# Coco Coir vs. Coco Fiber



## tastyness (Apr 12, 2012)

I see the massproducers coco thread is closed 
I'm in a new place and having a hard time sourcing the coco coir that I've used in the past.
I see coco fiber in the local hardware center.

Can any one educate me on the difference?  Will the fiber work?
Thanks


----------



## Hushpuppy (Apr 14, 2012)

I have found that using both works very well in my setup. The difference as I understand it is that the coir is a more ground up material that resembles soil, while the fiber is very "stringy" and doesn't resemble soil at all. If you look at the WalMarts and Lowes/HD, they offer coco mats and baskets for holding flowers. These are very good for holding soil while allowing very good drainage and soil aeration. I wouldn't grow in just the fiber, even in hydro as there just isn't enough material there to prevent the roots from overdrying. Plus the coir is so great at holding the nutrients from the feedings for the plants' roots to have full access to them. 

What I do is buy these coco mats and cut them to fit into the bottoms of my containers then put my coco coir in on top of the mats. I run these in hydro and having the mats holds the coir in the containers while allowing roots and water to run out the holes in the bottoms of the containers. This keeps coco debris from getting into my Resevoirs and clogging up my pumps.
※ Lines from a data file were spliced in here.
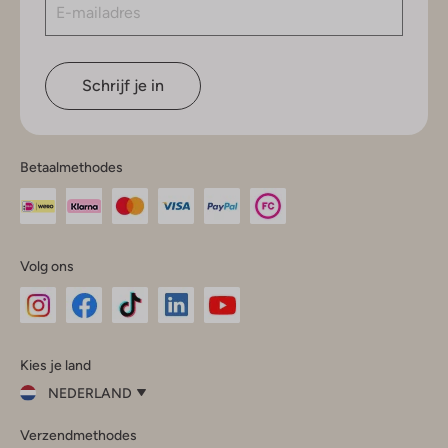
Schrijf je in
Betaalmethodes
Volg ons
Omoda
Omoda
Omoda
Omoda
Omoda
Kies je land
Instagram
Facebook
TikTok
LinkedIn
YouTube
NEDERLAND
Kies
Verzendmethodes
je
Sluit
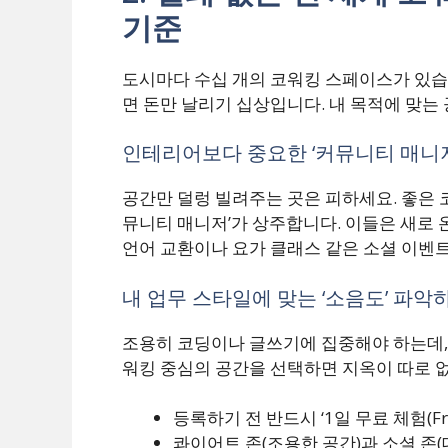
기준
도시마다 수십 개의 코워킹 스페이스가 있습
면 돈만 날리기 십상입니다. 내 목적에 맞는
인테리어보다 중요한 ‘커뮤니티 매니저
공간만 덜렁 빌려주는 곳은 피하세요. 좋은 
뮤니티 매니저’가 상주합니다. 이들은 새로 
언어 교환이나 요가 클래스 같은 소셜 이벤
내 업무 스타일에 맞는 ‘소음도’ 파악
조용히 코딩이나 글쓰기에 집중해야 하는데,
워킹 중심의 공간을 선택하면 지옥이 따로 
등록하기 전 반드시 ‘1일 무료 체험(Fre
콰이어트 존(조용한 공간)과 소셜 존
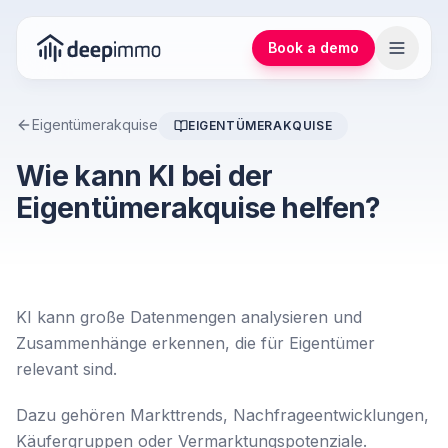
Book a demo
Eigentümerakquise
EIGENTÜMERAKQUISE
Wie kann KI bei der
Eigentümerakquise helfen?
KI kann große Datenmengen analysieren und
Zusammenhänge erkennen, die für Eigentümer
relevant sind.
Dazu gehören Markttrends, Nachfrageentwicklungen,
Käufergruppen oder Vermarktungspotenziale.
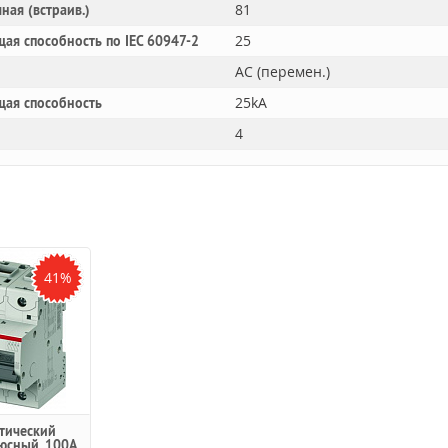
81
ная (встраив.)
25
ая способность по IEC 60947-2
AC (перемен.)
25kA
щая способность
4
41%
тический
юсный, 100А,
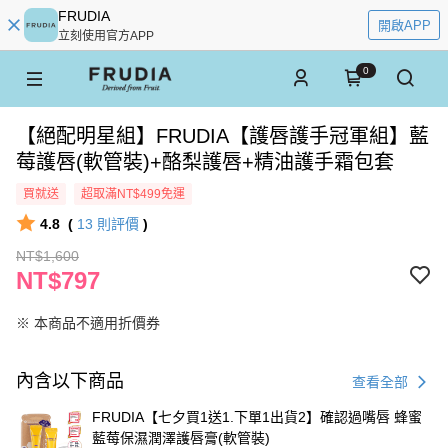
FRUDIA
開啟APP
立刻使用官方APP
0
‍【絕配明星組】FRUDIA【護唇護手冠軍組】藍
莓護唇(軟管裝)+酪梨護唇+精油護手霜包套
買就送
超取滿NT$499免運
4.8
(
13
則評價
)
NT$1,600
NT$797
※ 本商品不適用折價券
內含以下商品
查看全部
FRUDIA【七夕買1送1.下單1出貨2】確認過嘴唇 蜂蜜
藍莓保濕潤澤護唇膏(軟管裝)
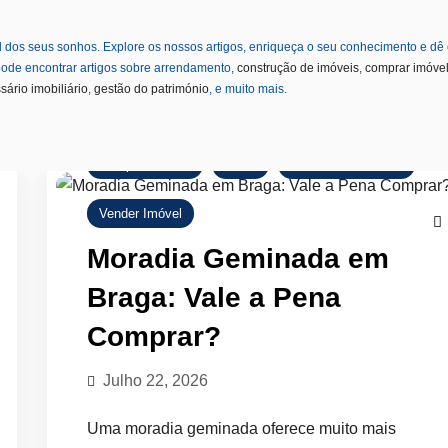
el dos seus sonhos. Explore os nossos artigos, enriqueça o seu conhecimento e dê
ode encontrar artigos sobre arrendamento,
construção de imóveis
,
comprar imóve
sário imobiliário
,
gestão do património
, e muito mais.
Comprar Imóvel
Dicas
Mercado Imobiliário
Vender Imóvel
Moradia Geminada em
Braga: Vale a Pena
Comprar?
Julho 22, 2026
Uma moradia geminada oferece muito mais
I buy my bulk coco coir online from Plantlightinghydroponics.com for around $12 for a 5kilogram bag, which goes a long way.


----------



## OGKushman (Apr 15, 2012)

Thanks hush!


----------



## tastyness (Apr 16, 2012)

Thanks for the help.  Unfortunately where I am located everything costs a ridiculous amount of money.  I used to get the bricks locally (in Canada) for a great price.  
Still working on a source here- but wanted to know my options in case that doesn't work out.


----------



## Hushpuppy (Apr 16, 2012)

Check out EBAY and then just cruize the web for hydro-stores until you can find a decent price. I don't know if the cost of shipping would be worth it but you might find a better price with shipping from US. Depending on what area yer in versus where the hydro store is. But I would start with EBAY.


----------



## tastyness (Apr 18, 2012)

It's not the cost of shipping- though that is prohibitive.  It is governernment agency that inspects everything as it comes into the country.  They take bio-security very seriously here- I wasn't even able to bring in aduki beans or lentils!  Thanks for the good advice though.
It is funny because they do a lot of "synthetic" product for sale here- but you just don't know what is in it and I prefer the natural stuff.
Any kiwis on the forum anywhere???????
I do know there are other growers nearby though as they recently busted a 100 plant operation in a close by suburb- growing outdoors.


----------



## Hushpuppy (Apr 19, 2012)

Ya gotta love gettin yer money's worth of gov't helping to keep ya safe


----------